Elisa Seppenhofer de Mulitsch di Palmemberg racconta prigionia, irredentismo a Radegund, Austria il 12 novembre 1918

12.11.18 Ieri gran comizio con migliaia di persone. Poi la certezza di andare a casa. Casa per modo di dire, ma verso la pace, la patria e respirare liberamente! Per merito dell'Avvocato Brocchi tutti i profughi poterono avere il permesso di lasciare Graz e viaggio gratuito, ma in vagone del bestiame. Così il 19.11 cm neve alta  si ebbe la facoltà di far trasportare il bagaglio. Erano 9 gruppi. Per Gorizia alcuni vagoni, altri per Trieste e ancora per Pola. Io faccio parte d'un vagone coi Sig. Prina, 2 impiegati di Trieste e 2 goriziani. Il freddo era intenso, all'ultimo momento ecco dei  nostri andò a comperare una stufetta di ferro, che ognuno contribuì con qualche cosa il carbone fui poi fatto alla stazione che erano dei gran ….

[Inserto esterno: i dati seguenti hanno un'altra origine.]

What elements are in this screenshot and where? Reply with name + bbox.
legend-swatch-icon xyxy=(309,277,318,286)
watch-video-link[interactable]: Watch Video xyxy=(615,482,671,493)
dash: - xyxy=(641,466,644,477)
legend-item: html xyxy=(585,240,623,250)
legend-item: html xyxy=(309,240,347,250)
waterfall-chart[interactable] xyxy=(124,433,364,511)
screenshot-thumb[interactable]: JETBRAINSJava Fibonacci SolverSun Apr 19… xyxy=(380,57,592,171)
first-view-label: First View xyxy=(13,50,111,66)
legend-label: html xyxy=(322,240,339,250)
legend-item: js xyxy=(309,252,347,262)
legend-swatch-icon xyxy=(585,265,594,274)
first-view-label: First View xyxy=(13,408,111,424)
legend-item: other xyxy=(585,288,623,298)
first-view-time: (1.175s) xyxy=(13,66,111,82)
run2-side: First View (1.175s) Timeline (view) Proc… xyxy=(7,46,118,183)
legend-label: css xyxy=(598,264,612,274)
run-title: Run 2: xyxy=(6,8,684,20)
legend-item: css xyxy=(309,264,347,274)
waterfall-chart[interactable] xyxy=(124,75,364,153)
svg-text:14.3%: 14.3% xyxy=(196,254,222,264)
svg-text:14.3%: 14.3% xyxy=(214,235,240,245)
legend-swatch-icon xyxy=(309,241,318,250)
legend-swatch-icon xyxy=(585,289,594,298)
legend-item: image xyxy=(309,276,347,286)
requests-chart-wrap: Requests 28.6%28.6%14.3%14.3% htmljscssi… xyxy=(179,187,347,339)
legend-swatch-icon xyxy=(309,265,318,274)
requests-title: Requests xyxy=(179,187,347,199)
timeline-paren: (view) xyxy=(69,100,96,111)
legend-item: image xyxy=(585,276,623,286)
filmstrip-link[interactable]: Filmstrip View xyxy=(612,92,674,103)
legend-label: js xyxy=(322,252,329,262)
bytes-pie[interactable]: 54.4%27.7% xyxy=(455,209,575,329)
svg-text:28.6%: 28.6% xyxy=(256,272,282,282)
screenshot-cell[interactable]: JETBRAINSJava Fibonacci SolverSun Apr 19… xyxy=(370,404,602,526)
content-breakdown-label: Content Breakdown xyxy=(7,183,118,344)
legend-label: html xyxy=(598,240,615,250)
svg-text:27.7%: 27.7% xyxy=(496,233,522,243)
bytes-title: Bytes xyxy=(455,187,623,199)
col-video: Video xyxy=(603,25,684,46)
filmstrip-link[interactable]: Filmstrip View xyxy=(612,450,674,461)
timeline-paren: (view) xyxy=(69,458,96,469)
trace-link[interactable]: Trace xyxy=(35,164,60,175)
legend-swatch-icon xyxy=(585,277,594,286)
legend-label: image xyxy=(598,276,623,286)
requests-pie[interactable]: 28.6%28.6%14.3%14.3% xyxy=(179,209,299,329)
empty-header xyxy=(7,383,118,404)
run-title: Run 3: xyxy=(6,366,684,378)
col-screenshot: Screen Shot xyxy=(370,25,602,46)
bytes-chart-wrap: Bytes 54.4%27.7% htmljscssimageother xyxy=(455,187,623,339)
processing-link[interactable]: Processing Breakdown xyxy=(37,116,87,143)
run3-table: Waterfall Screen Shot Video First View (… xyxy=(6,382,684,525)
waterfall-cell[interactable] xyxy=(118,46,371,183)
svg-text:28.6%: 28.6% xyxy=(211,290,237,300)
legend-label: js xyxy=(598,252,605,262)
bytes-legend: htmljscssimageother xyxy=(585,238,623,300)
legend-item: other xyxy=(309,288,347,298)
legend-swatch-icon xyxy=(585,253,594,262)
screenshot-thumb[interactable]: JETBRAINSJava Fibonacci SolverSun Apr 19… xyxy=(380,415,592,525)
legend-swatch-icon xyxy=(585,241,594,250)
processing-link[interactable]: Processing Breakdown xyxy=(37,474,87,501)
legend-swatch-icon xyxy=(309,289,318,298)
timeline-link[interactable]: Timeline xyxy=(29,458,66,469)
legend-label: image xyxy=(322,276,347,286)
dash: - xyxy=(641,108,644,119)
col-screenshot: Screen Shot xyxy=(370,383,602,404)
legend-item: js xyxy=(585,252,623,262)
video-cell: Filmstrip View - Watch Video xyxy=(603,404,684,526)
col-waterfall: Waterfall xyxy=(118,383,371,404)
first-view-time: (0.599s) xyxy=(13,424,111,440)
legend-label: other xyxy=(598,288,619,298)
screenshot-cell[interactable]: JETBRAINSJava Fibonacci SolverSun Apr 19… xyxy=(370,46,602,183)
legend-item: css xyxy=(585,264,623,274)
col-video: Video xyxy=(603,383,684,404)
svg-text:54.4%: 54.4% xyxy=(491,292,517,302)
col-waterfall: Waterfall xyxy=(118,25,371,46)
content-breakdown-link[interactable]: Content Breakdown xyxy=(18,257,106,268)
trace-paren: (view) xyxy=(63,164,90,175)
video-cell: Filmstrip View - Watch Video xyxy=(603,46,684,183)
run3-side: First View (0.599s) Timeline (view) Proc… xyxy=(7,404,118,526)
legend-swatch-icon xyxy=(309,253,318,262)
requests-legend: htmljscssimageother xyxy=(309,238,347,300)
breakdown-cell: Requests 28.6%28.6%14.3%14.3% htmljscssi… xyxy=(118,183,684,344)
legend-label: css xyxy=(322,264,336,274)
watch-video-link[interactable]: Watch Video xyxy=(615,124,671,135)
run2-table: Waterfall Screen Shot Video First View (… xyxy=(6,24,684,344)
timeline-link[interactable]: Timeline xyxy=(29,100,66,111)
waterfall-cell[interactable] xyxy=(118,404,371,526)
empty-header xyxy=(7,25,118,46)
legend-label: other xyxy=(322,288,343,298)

Così dopo 2 giorni e 2 notti si arrivò a Trieste il 21 con gran forza . Ma al confine, credo Trestanes erano già gli ufficiali italiani e videro sventolare dai vagoni le nostre bandierine italiane e ci fecero gran feste. L'ultima notte si poteva scendere e andare in città, ma chi poteva assicurarci che la nostra roba fosse sicura? Così l'Adelina il fratello maggiore rimasero con me. Si dormì bene avevamo spazio e coperte. Alla mattina ognuno tornò in carro per trasportare il bagaglio, così io andai in casa Perinello che furono contenti di rivedermi. Oggi doveva arrivare Pepi da Venezia ma causa il mare cattivo e pericolo di mine non partì nessun vapore. Ieri finalmente 22.11.18 ebbi la gran gioia di rivedere dopo 3 anni e ½ il mio Lucci! Quando rivedrò gli altri?

Qualche giorno dopo arrivò da Venezia mio marito, e si decise di rimanere pochi giorni a Trieste ed in seguito ripartimmo per Gorizia, fummo ospitati per 10 giorni dai  primi amici ... Trovammo un alloggio in parte ammobiliato in via Dante 8 piano terra e si cominciò a sistemarsi un poco. Il 19.1.919  seguirono a Casale le nozze di Lucci colla Sig. Savina Derruti, abbiamo fatto in tale occasione un giro, toccando Milano, Firenze, Venezia, ecc onde comperare cose indispensabili, biancheria, utensili di cucina, ecc. Cose della meno peggio, passarono 2 anni e nel febbraio del 1921 si comprò il nostro vecchio alloggio del Corso Verdi 23 II piano.